Looking at that log, the server should have sent a disconnect in any case, not continue to send tunneling requests.
If I check the source of calimero, it does handle just the other way around but not if calimeros counter is behind. I just ask myself if disconnecting really helps in this situation, it obviously missed a telegram (or didn't increment the counter) and this won't come again. So in my meaning it could just follow the counter. The open question for me is if Calimero has a possible place confirming a telegram without performing the sequence counter increment properly.
BTW: I have a few Chromecasts in the network running and I have the impression that if the same are running, the problem arises more often than if not. Probably the UDP traffic is influenced what could cause more packet losts and therefore provoke this situation.
yes, a repeated frame can be ignored, a missed frame not.
I will rephrase my previous answer: the server SHALL send a disconnect in that situation; it is not optional. All subsequent requests (up to the expected one) are not further considered.
I patched Calimero with a simple provisory workaround to treat exactly this situation. The trap since then logs/triggers about 5 to 10 times a day but just works without any service interruption.
Last edit: Kusis 2016-12-04
It would be good to know why that whole situation (which requires the workaround) occurs (besides that there is some bug that needs to be fixed). Is it specific to some hardware/setup etc. ?
You are aware that such workaround basically subverts reliable in-order delivery of cEMI frames of the tunneling protocol (and is outside the specification).
Yes, I am aware of that. But a missed frame is a missed frame. If it doesn't come it is lost and even a reconnection will not make it appear again.
I don't think this is a special situation but just a use case with a lot of UDP traffice on the network and there might be from time to time a conflict and the workaround at least fixes this single situation and makes the best of the situation for the moment. Reconnect would make it worth because the telegram which came in with the "invalid" sequence number would be lost as well.
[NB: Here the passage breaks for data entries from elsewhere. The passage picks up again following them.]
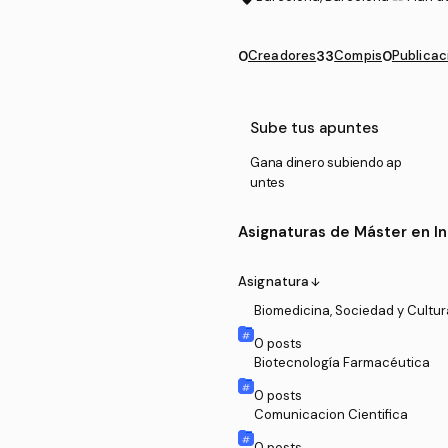
0
Creadores
33
Compis
0
Publicac
Sube tus apuntes
Gana dinero subiendo ap
untes
Asignaturas de Máster en In
Asignatura
arrow_downward
Biomedicina, Sociedad y Cultur
0
posts
Biotecnología Farmacéutica
0
posts
Comunicacion Cientifica
0
posts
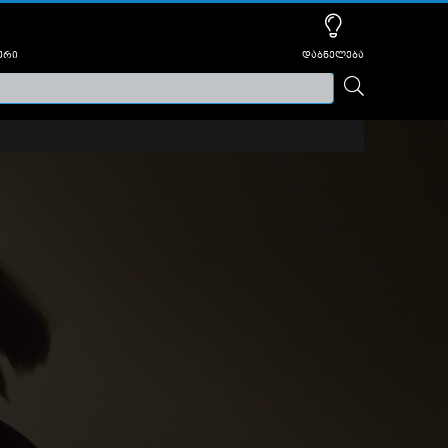
ური
დაბნელება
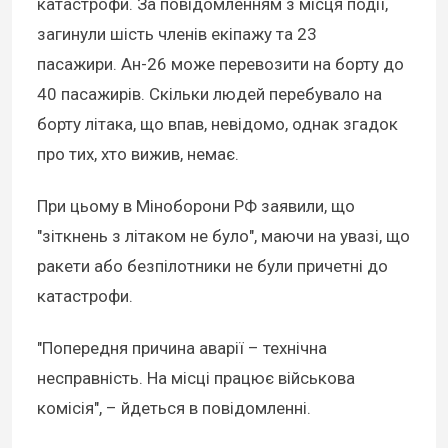
катастрофи. За повідомленням з місця події,
загинули шість членів екіпажу та 23
пасажири. Ан-26 може перевозити на борту до
40 пасажирів. Скільки людей перебувало на
борту літака, що впав, невідомо, однак згадок
про тих, хто вижив, немає.
При цьому в Міноборони РФ заявили, що
"зіткнень з літаком не було", маючи на увазі, що
ракети або безпілотники не були причетні до
катастрофи.
"Попередня причина аварії – технічна
несправність. На місці працює військова
комісія", – йдеться в повідомленні.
In theory this situation shouldn't be possible, so my assumption is that Calimero doesn't increase the counter somewhere where it should (or my Siemens Instabus IP Interface is faulty).
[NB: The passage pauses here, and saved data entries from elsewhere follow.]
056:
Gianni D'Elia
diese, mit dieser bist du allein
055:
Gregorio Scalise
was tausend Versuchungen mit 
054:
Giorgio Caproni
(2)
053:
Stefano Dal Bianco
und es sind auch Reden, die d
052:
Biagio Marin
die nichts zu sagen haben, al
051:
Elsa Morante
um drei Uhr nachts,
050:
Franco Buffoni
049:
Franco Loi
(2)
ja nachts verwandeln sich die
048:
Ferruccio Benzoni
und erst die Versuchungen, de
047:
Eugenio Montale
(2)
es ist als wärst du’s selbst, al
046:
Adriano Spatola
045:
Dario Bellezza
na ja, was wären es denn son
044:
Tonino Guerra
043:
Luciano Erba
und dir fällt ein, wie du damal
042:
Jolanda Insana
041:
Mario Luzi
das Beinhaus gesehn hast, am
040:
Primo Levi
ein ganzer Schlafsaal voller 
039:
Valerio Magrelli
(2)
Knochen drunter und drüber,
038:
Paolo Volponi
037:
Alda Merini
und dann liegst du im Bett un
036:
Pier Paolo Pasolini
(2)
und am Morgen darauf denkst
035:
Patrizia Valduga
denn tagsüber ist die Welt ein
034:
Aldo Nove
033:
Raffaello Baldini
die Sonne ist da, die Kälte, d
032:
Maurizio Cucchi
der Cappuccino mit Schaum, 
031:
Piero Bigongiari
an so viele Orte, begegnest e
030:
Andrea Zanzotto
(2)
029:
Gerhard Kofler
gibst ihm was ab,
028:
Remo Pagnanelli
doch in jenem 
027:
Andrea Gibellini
If anyone hitting this issue: seems to be fixed in v2.3 (see Github) using the workaround.
https://github.com/calimero-project/calimero-core/issues/39
If anyone is wondering why this was only integrated into Calimero as an opt-in feature, here are the clauses from the KNX specifications that Boris was referring to (Chapter 3/8/4 "Tunnelling" v01.05.03 AS, Section 2.6):
"If a KNXnet/IP Tunnelling Client receives a frame with a sequence number that is not equal to the expected sequence number and not equal to one less than the expected sequence number, the KNXnet/IP Tunnelling Client shall not reply and shall discard the received frame."
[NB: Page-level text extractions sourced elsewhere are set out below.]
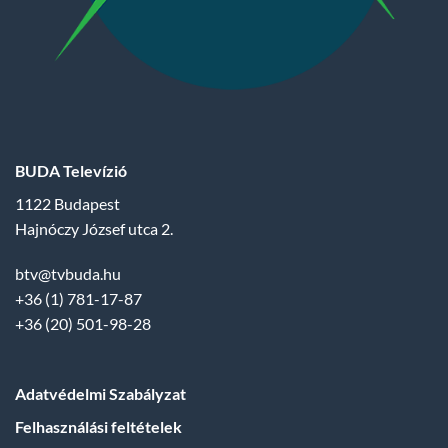
BUDA Televízió
1122 Budapest
Hajnóczy József utca 2.
btv@tvbuda.hu
+36 (1) 781-17-87
+36 (20) 501-98-28
Adatvédelmi Szabályzat
Felhasználási feltételek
"If the KNXnet/IP device does not receive a TUNNELLING_ACK frame within the TUNNELLING_REQUEST_TIMEOUT (= 1 second) [...], the sending device shall repeat the TUNNELLING_REQUEST frame once and then terminate the connection by sending a DISCONNECT_REQUEST frame to the other device’s control endpoint."
For all we know, Calimero adheres to these rules (unless this feature toggle is activated!). Only an actual network trace of the situation that the OP observed could give proof, however.